Florida’s Economic Future Merry and Bright, UCF Expert Says

Florida’s Economic Future Merry and Bright, UCF Expert Says

UCF economist Sean Snaith

2015 was a good year for Florida, which saw its housing market improve and its economic expansion and job growth outpace the national average, according to University of Central Florida economist Sean Snaith.

Price appreciation for single-family homes and townhomes/condominiums has grown at 12.4 percent and 7.2 percent, respectively, and it is expected that sales will keep climbing.

“The fundamental underpinnings of the housing market in Florida continue to improve,” Snaith said. “Job growth in Florida is forecasted to continue to outperform the U.S. labor market, and with more Baby Boomers reaching the end of their working lives, this bodes well for continued population growth via the in-migration of workers and retirees to Florida.”

As a result, there will be more demand for the state and local government services that support the population and economy, Snaith said.

Additional highlights from Snaith’s Florida forecast for 2015 to 2018, available here, include:

  • Florida’s real gross state product bounced back following the recession, but growth will decelerate mildly from 2016 to 2018 due to a more restrictive national economic policy.
  • Personal income growth in Florida will be sustained at 5 percent in 2015, the same rate as 2014. It will decelerate to 4.8 percent in 2016, jump in 5.8 percent in 2017 and then hit 5.9 percent in 2018, still outpacing the national average growth for 2015 to 2018.
  • Stocks fell following the Fed’s December 2015 interest rate hikes, combined with global economic uncertainty and national financial market volatility. The Dow is down 1.5 percent compared to this time last year.
  • The decline in oil and gasoline prices boosted consumer confidence and supported spending on other goods and services. Retail spending will begin to accelerate in 2016-17 with growth averaging 5.5 percent.
  • Payroll job growth was robust in 2015 but will ease over the next three years, though Florida will continue to outpace the national average.
  • The anticipated growing labor force will pose a challenge for reducing the unemployment rate and could stall progress.

The Institute for Economic Competitiveness will analyze the diversification of Florida’s economy over the past 25 years in a multi-part series that will start in March 2016.

The study will examine the value of economic diversification, how it’s measured, and the progress Florida and its regions in diversifying. The goal is to provide guidance for future efforts.
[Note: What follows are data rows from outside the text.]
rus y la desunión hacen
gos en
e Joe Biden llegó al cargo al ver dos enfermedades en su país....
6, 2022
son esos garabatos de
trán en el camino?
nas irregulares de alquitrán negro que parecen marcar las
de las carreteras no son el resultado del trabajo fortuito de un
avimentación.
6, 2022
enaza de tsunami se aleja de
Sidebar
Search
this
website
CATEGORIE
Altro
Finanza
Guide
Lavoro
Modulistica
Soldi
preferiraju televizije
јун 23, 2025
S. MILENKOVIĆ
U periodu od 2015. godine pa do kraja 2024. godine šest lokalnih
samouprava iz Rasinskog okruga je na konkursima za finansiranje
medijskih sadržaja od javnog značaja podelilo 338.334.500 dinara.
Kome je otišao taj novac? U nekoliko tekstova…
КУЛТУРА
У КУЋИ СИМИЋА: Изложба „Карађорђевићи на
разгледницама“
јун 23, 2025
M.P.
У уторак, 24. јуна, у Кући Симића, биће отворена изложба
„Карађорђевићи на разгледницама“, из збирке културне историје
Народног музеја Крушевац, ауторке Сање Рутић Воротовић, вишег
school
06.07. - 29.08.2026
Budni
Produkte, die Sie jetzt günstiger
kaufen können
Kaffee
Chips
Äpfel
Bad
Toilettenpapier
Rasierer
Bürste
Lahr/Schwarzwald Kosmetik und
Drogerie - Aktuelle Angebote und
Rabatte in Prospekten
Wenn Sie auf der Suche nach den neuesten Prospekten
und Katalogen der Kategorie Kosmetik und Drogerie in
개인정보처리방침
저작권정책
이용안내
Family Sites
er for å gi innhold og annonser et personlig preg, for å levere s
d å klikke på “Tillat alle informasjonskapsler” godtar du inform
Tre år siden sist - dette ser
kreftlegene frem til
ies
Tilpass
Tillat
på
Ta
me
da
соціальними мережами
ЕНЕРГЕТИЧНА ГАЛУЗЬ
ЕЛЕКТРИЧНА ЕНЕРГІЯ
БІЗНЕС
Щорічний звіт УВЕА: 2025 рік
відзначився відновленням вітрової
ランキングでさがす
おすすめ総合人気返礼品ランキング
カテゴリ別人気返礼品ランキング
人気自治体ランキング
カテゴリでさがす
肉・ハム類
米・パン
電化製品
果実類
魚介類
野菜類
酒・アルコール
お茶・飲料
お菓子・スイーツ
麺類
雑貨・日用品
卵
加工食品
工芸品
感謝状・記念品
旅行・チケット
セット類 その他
Snaith is a national expert in economics, forecasting, market sizing and economic analysis who authors quarterly reports about the state of the economy. Bloomberg News has named Snaith as one of the country’s most accurate forecasters for his predictions about the Federal Reserve’s benchmark interest rate, the Federal Funds rate.

Snaith also is a member of multiple national forecasting panels, including The Wall Street Journal Economic Forecasting Survey, CNNMoney.com’s survey of leading economists, the Associated Press Economy Survey, the National Association of Business Economics Quarterly Outlook Survey Panel, the Federal Reserve Bank of Philadelphia’s Survey of Professional Forecasters, the Livingston Survey, Bloomberg U.S. Economic Indicator Survey, Reuters U.S. Economy Survey, and USA Today Economic Survey Panel.

The Institute for Economic Competitiveness strives to provide complete, accurate and timely national, state and regional forecasts and economic analyses. Through these analyses, the institute provides valuable resources to the public and private sectors for informed decision-making.